Work task: If a line in the records contains the string "zębowe", show that line.

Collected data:
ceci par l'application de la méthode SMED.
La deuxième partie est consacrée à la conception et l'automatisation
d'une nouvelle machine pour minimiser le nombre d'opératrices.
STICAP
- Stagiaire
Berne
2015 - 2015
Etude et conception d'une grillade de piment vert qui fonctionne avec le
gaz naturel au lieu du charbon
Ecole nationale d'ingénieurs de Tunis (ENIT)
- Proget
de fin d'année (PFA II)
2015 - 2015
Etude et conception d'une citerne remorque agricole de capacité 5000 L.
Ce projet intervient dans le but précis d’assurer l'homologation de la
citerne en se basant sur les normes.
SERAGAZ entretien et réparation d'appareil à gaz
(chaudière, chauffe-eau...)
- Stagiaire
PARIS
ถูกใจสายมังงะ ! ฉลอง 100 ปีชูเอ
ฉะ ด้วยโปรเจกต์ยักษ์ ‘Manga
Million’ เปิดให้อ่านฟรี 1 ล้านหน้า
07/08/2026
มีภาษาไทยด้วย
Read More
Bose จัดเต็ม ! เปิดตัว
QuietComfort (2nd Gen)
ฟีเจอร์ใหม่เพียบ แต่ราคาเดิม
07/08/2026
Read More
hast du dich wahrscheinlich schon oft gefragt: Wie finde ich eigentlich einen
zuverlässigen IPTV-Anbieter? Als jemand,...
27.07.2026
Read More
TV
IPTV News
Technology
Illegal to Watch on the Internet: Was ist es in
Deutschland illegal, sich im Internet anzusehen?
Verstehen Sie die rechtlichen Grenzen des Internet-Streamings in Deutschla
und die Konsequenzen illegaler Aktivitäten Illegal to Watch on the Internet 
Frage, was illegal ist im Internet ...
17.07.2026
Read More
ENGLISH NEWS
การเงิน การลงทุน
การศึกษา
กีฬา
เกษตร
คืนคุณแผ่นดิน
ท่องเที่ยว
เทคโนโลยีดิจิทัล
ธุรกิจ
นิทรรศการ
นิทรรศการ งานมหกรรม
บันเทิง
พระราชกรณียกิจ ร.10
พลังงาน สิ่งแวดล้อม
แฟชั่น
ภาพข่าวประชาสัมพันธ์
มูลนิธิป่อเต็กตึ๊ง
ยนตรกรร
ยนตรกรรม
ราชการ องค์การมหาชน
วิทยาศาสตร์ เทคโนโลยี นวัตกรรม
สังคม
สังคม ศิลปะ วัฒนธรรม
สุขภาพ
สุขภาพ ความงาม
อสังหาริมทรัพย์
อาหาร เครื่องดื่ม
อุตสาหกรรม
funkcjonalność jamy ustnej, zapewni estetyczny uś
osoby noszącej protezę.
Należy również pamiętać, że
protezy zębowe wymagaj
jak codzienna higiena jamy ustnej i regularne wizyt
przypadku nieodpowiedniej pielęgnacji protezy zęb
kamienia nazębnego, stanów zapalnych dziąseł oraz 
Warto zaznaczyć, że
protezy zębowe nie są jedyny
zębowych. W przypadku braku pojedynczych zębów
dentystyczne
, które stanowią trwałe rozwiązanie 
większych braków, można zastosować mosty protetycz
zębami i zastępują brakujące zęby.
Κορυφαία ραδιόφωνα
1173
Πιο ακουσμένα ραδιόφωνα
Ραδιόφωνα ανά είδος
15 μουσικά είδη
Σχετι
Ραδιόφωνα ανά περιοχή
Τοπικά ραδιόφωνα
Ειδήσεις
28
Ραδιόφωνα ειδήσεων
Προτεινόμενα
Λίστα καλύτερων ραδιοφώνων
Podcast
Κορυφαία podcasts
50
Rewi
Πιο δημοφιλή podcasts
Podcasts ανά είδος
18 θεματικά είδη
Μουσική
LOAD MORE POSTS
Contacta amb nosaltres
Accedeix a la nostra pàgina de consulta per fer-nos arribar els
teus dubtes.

--

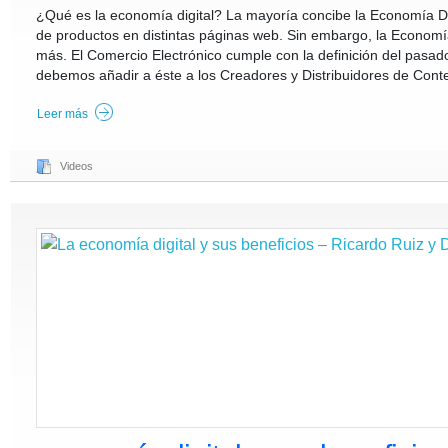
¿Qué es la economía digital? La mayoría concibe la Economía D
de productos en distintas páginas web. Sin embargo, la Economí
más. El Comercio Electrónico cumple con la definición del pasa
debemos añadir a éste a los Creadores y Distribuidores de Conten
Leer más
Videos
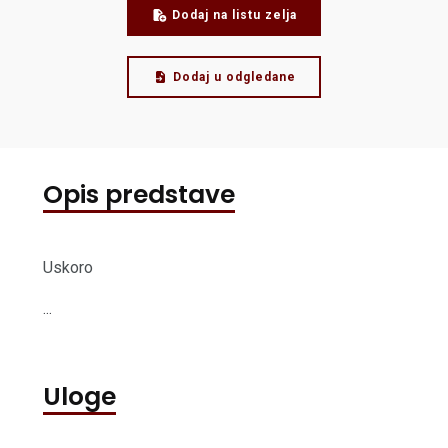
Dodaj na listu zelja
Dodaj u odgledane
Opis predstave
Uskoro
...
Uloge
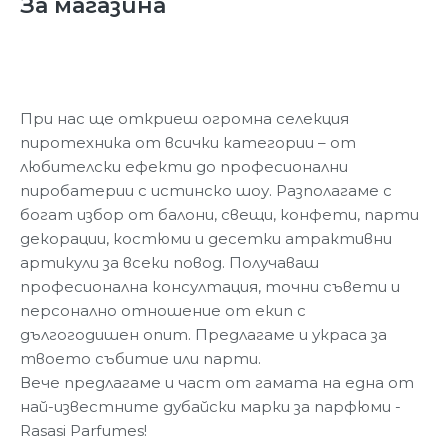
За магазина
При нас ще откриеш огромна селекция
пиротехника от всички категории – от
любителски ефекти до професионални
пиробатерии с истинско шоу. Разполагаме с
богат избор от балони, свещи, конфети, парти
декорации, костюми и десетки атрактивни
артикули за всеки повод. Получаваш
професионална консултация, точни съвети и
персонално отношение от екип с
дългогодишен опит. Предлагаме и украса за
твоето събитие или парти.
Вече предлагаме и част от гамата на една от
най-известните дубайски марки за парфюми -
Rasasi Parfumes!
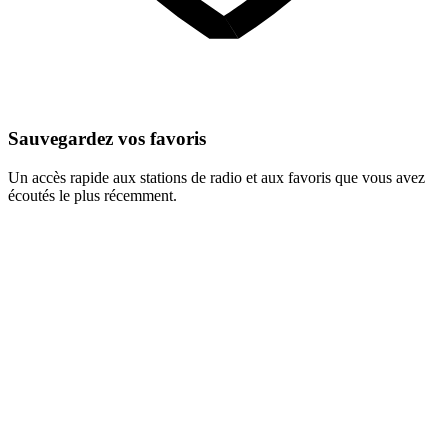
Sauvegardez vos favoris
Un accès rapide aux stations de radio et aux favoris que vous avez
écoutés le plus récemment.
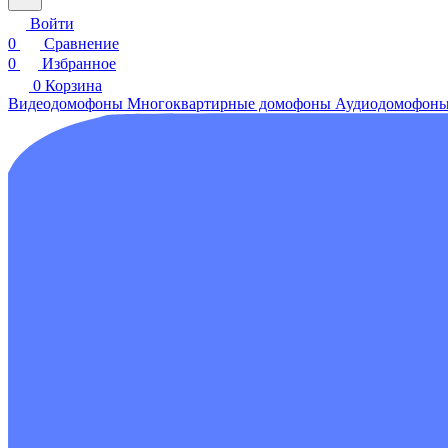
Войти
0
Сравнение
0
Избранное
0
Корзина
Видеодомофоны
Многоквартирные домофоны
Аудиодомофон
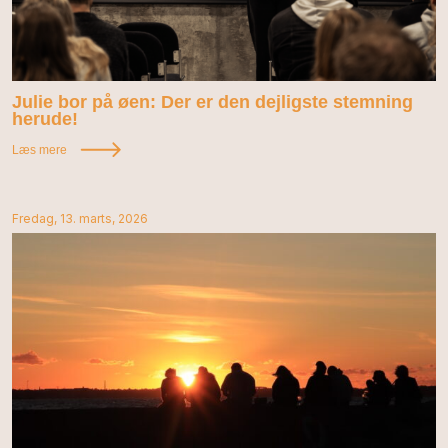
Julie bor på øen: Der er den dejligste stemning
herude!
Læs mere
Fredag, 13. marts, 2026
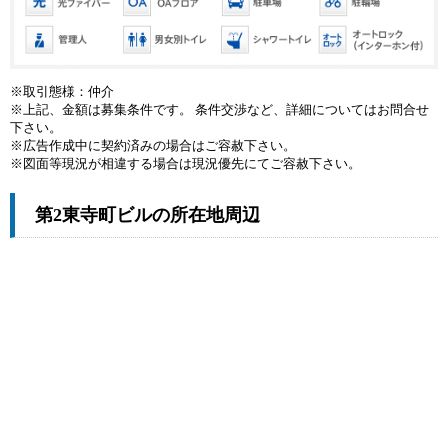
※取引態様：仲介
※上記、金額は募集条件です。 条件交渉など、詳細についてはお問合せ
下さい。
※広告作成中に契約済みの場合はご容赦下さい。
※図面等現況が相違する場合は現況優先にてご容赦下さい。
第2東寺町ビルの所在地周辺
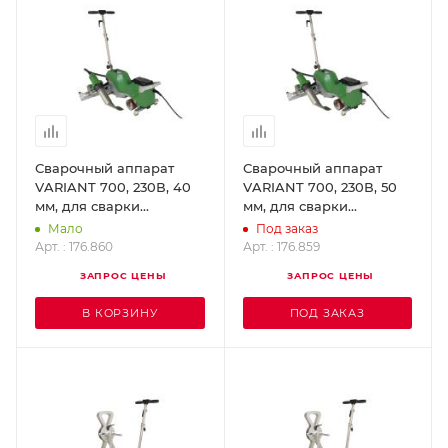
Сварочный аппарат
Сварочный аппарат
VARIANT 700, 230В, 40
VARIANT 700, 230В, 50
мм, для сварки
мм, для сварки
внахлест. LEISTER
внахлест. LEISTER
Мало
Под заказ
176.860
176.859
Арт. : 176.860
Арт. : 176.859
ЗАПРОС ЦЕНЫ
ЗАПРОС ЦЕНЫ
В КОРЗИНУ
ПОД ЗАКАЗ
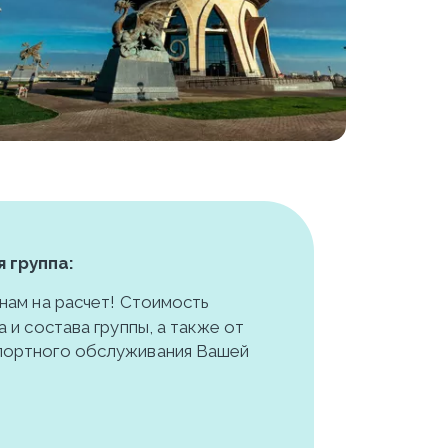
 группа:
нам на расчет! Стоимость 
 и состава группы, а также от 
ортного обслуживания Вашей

--

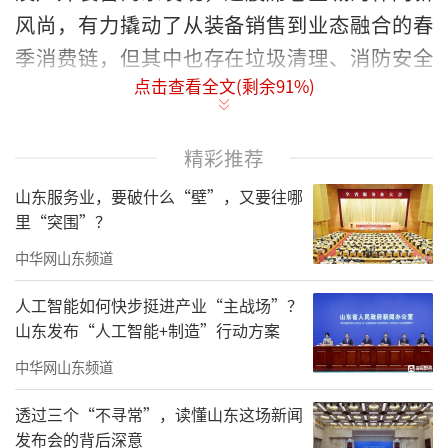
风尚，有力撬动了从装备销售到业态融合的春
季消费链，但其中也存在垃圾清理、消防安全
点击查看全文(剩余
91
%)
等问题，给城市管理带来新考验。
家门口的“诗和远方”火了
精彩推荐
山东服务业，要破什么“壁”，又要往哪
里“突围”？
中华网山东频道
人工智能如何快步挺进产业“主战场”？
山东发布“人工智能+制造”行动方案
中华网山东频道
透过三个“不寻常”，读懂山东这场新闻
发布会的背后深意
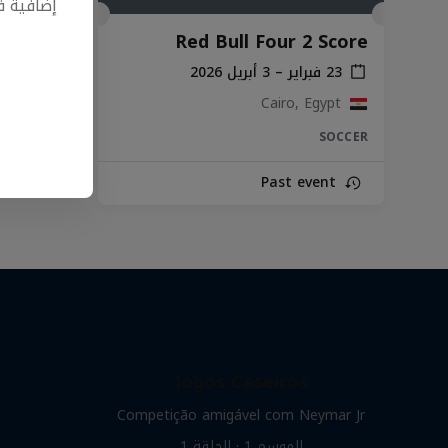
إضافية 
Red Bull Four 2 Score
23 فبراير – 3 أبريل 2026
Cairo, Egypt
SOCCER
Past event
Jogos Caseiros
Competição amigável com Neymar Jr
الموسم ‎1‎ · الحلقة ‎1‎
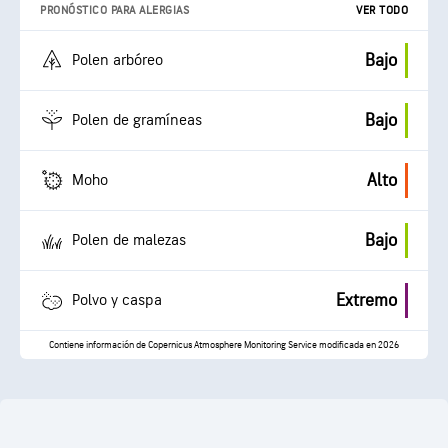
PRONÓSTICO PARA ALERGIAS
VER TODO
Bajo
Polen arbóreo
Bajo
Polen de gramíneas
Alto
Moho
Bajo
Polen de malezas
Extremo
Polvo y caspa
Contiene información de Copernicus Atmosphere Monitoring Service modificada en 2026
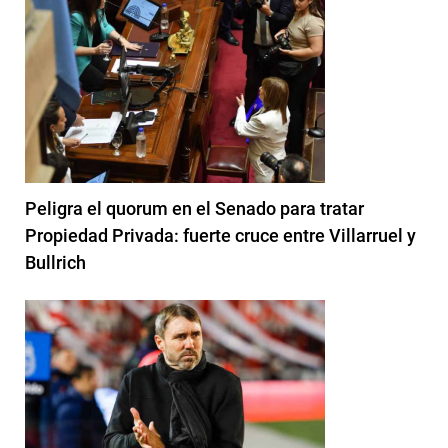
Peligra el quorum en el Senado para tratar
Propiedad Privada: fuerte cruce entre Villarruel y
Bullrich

Solution to this exercise:
protezy zębowe wymagaj
protezy zębowe nie są jedyny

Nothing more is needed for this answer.